In this sweeping saga of science and civilization, astronomer Duncan Steel explains everything you thought you could ever learn about eclipses, and then some. For eclipses occur not only within the sun-earth-moon system, but also on Jupiter, Saturn, and many other planets; in double-star systems; even between galaxies and quasars.

Much more than just a heavenly curiosity, eclipses constitute a laboratory for the vast, mysterious universe. In 1919, an eclipse of the sun was used to prove a key element of Einstein’s theory of general relativity once and for all, catapulting the scientist into the international spotlight. Today, astronomers are using the Hubble Space Telescope and vast arrays of radio telescopes to determine how the images of distant quasars are distorted and amplified through “gravitational lensing” by intervening galaxies.

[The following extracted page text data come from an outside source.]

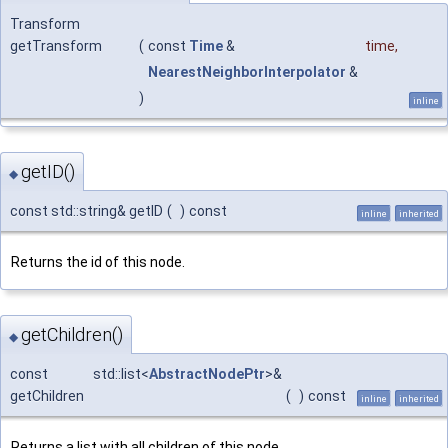
Transform
getTransform
(
const
Time
&
time
,
NearestNeighborInterpolator
&
)
inline
getID()
◆
const std::string& getID
(
)
const
inline
inherited
Returns the id of this node.
getChildren()
◆
const std::list<
AbstractNodePtr
>&
getChildren
(
)
const
inline
inherited
Returns a list with all children of this node.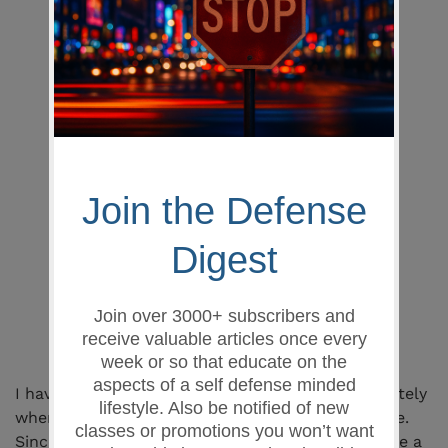
Train with your actual firearm, not a
dummy pistol
Users can
safely
practice dry-firing
and many other training drills
Firearm and all controls can be fully
manipulated
Firearm can be holstered
with
BarrelBlok
inserted
Firearm
cannot
chamber a round
with
BarrelBlok
installed
Visually indicates the firearm is safe
Can be trimmed to desired holster
draw height
Simply insert and train, no disassembly
or tools required
PLUS its dirt cheap
I have been providing a lot of personal training lately
where my students see me using this great device.
Since I believed in it so much, I figured it might be a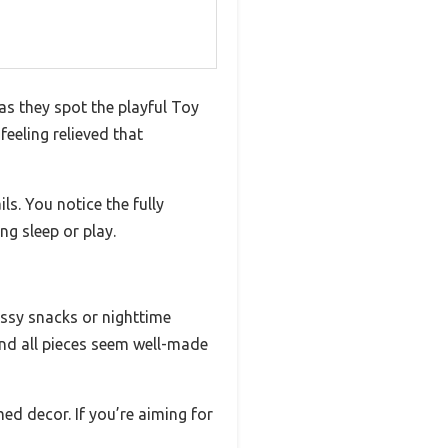
as they spot the playful Toy
feeling relieved that
ls. You notice the fully
ng sleep or play.
ssy snacks or nighttime
 and all pieces seem well-made
ed decor. If you’re aiming for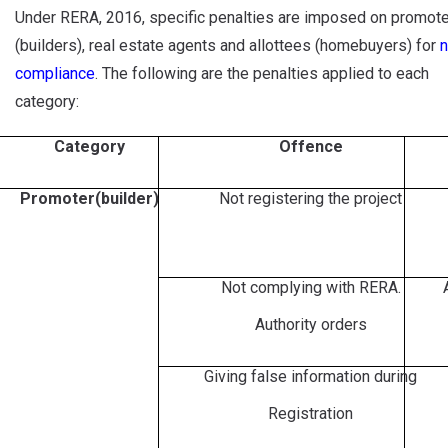
Under RERA, 2016, specific penalties are imposed on promot
(builders), real estate agents and allottees (homebuyers) for
n
compliance
. The following are the penalties applied to each
category:
Category
Offence
Promoter(builder)
Not registering the project
Not complying with RERA.
Authority orders
Giving false information during
Registration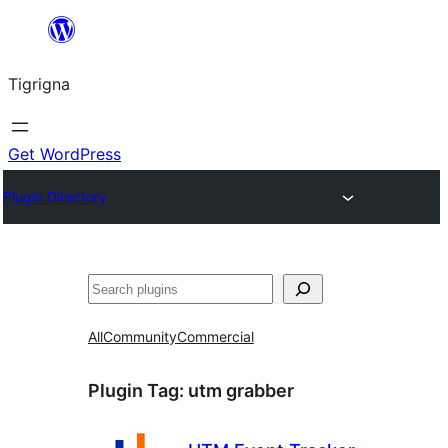
Skip
to
Tigrigna
content
Get WordPress
Plugin Directory
ድለ
All
Community
Commercial
Plugin Tag:
utm grabber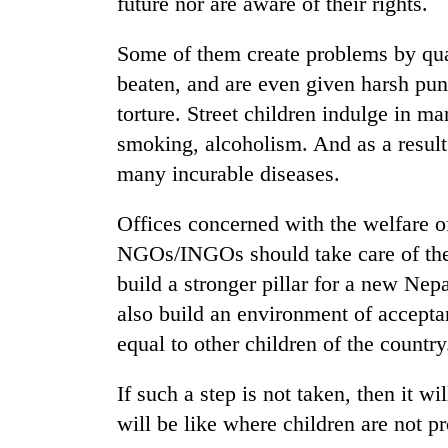
future nor are aware of their rights.
Some of them create problems by quar
beaten, and are even given harsh pu
torture. Street children indulge in ma
smoking, alcoholism. And as a result
many incurable diseases.
TRENDING
Offices concerned with the welfare o
NGOs/INGOs should take care of them,
build a stronger pillar for a new Nep
also build an environment of acceptan
equal to other children of the country
If such a step is not taken, then it w
will be like where children are not pr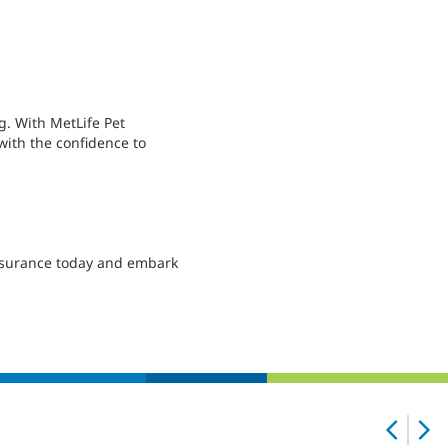
g. With MetLife Pet
with the confidence to
 Insurance today and embark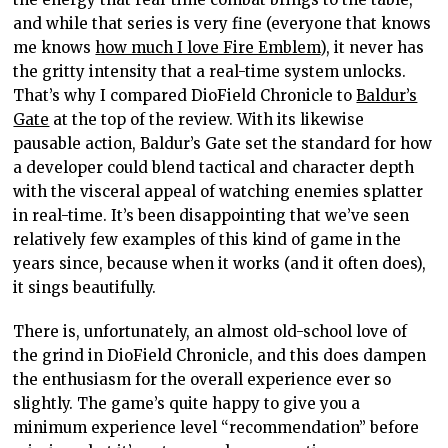
and while that series is very fine (everyone that knows
me knows
how much I love Fire Emblem
), it never has
the gritty intensity that a real-time system unlocks.
That’s why I compared DioField Chronicle to
Baldur’s
Gate
at the top of the review. With its likewise
pausable action, Baldur’s Gate set the standard for how
a developer could blend tactical and character depth
with the visceral appeal of watching enemies splatter
in real-time. It’s been disappointing that we’ve seen
relatively few examples of this kind of game in the
years since, because when it works (and it often does),
it sings beautifully.
There is, unfortunately, an almost old-school love of
the grind in DioField Chronicle, and this does dampen
the enthusiasm for the overall experience ever so
slightly. The game’s quite happy to give you a
minimum experience level “recommendation” before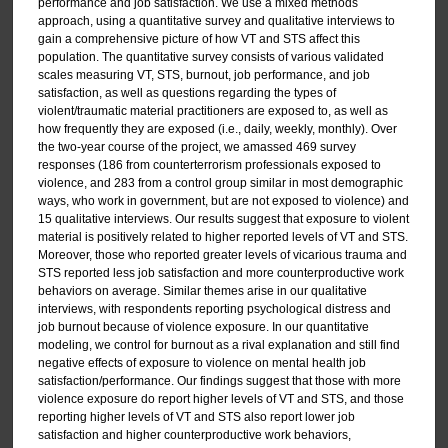
performance and job satisfaction. We use a mixed methods
approach, using a quantitative survey and qualitative interviews to
gain a comprehensive picture of how VT and STS affect this
population. The quantitative survey consists of various validated
scales measuring VT, STS, burnout, job performance, and job
satisfaction, as well as questions regarding the types of
violent/traumatic material practitioners are exposed to, as well as
how frequently they are exposed (i.e., daily, weekly, monthly). Over
the two-year course of the project, we amassed 469 survey
responses (186 from counterterrorism professionals exposed to
violence, and 283 from a control group similar in most demographic
ways, who work in government, but are not exposed to violence) and
15 qualitative interviews. Our results suggest that exposure to violent
material is positively related to higher reported levels of VT and STS.
Moreover, those who reported greater levels of vicarious trauma and
STS reported less job satisfaction and more counterproductive work
behaviors on average. Similar themes arise in our qualitative
interviews, with respondents reporting psychological distress and
job burnout because of violence exposure. In our quantitative
modeling, we control for burnout as a rival explanation and still find
negative effects of exposure to violence on mental health job
satisfaction/performance. Our findings suggest that those with more
violence exposure do report higher levels of VT and STS, and those
reporting higher levels of VT and STS also report lower job
satisfaction and higher counterproductive work behaviors,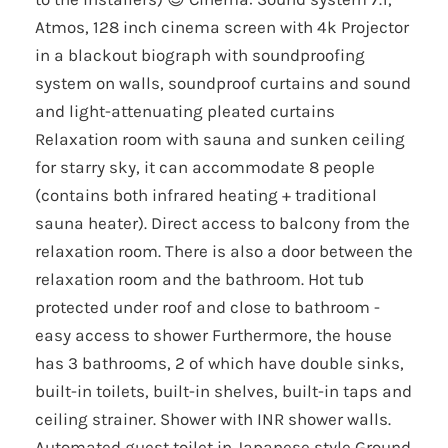
Atmos, 128 inch cinema screen with 4k Projector
in a blackout biograph with soundproofing
system on walls, soundproof curtains and sound
and light-attenuating pleated curtains
Relaxation room with sauna and sunken ceiling
for starry sky, it can accommodate 8 people
(contains both infrared heating + traditional
sauna heater). Direct access to balcony from the
relaxation room. There is also a door between the
relaxation room and the bathroom. Hot tub
protected under roof and close to bathroom -
easy access to shower Furthermore, the house
has 3 bathrooms, 2 of which have double sinks,
built-in toilets, built-in shelves, built-in taps and
ceiling strainer. Shower with INR shower walls.
Automated guest toilet in Japanese style Ground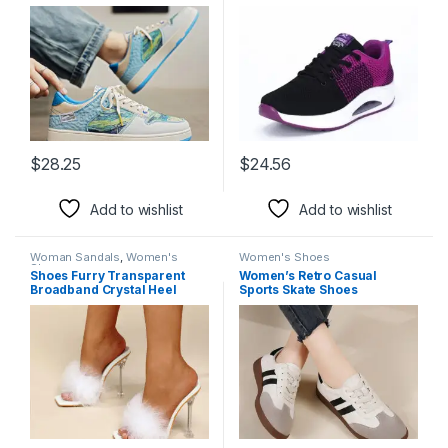
$
28.25
$
24.56
This product has multiple variants. The options may be chosen 
This product has multiple varia
Add to wishlist
Add to wishlist
Woman Sandals
,
Women's
Women's Shoes
Shoes
Shoes Furry Transparent
Women’s Retro Casual
Broadband Crystal Heel
Sports Skate Shoes
Stiletto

Through fascinating stories of history and science, and almost 100 beautiful illustrations, eclipses are revealed as unique opportunities to study the science of our universe and the perplexing effects of celestial events on human psychology.

For the enterprising reader or amateur astronomer, Eclipse includes an appendix that will show you how calculate and predict future eclipses of all kinds.

“...enthralling ... gripping ... an excellent overview of the history and astronomy of the phenomenon.” New Scientist (London)

“No one should end their life’s journey without experiencing a total eclipse of the Sun, nature’s most beautiful yet fearsome gift. Many other bodies in the universe—from tiny minor planets to giant clusters of galaxies—also eclipse and are eclipsed. These rare happenings have a rich history, human as well as scientific, here nicely compiled by a gifted astronomer and science writer.” Leif J. Robinson Editor Emeritus, Sky & Telescope.

“Beginning with an unusual view of the most famous eclipse of all time, Steele entertains with fascinating facts, anecdotes and trivia about one of Nature's most awesome spectacles.” Gerrit L. Verschuur Author of Impact: The Threat of Comets and Asteroids and Hidden Attraction: The History and Mystery of Magnetism

“…casts a wonderful light on the Earth-darkening event.” Daily Telegraph (London)

“Total solar eclipses are the most awe-inspiring celestial phenomena that occur, and Duncan Steel tells us how and why in his book Eclipse. The human interest stories of past eclipses mix with eclipse science to show readers why they should travel thousands of miles for the thrill of eclipses and what past scientists and tourists have found and experienced.” Jay M. Pasachoff Field Memorial Professor of Astronomy, Williams College and Chair of the Working Group on Solar Eclipses of the International Astronomical Union

Who'd have imagined that eclipses--those mere wandering shadows--could lead us on such an enthralling tour of cultural as well as scientific history? Steel's deft tracing of the choreography of our earth, sun, and moon lets us behold this awe-inspiring dance "with the eye of the mind." Dennis R. Danielson Editor of The Book of the Cosmos

About the Author
Duncan Steel is an astronomer at the University of Salford in Manchester, England, with a special interest in the dynamics of solar system objects and the effects of celestial events on ancient civilizations. His book, Rogue Asteroids and Doomsday Comets, was the first popular book on the asteroid and comet impact hazard and was the main impetus for the rash of television documentaries and Hollywood films on the subject. A native of the United Kingdom, Steel has also lived and worked in the United States, Sweden, Australia, and New Zealand. He currently lives in Knutsford, England. Asteroid 4713 Steel was named for him by the International Astronomical Union.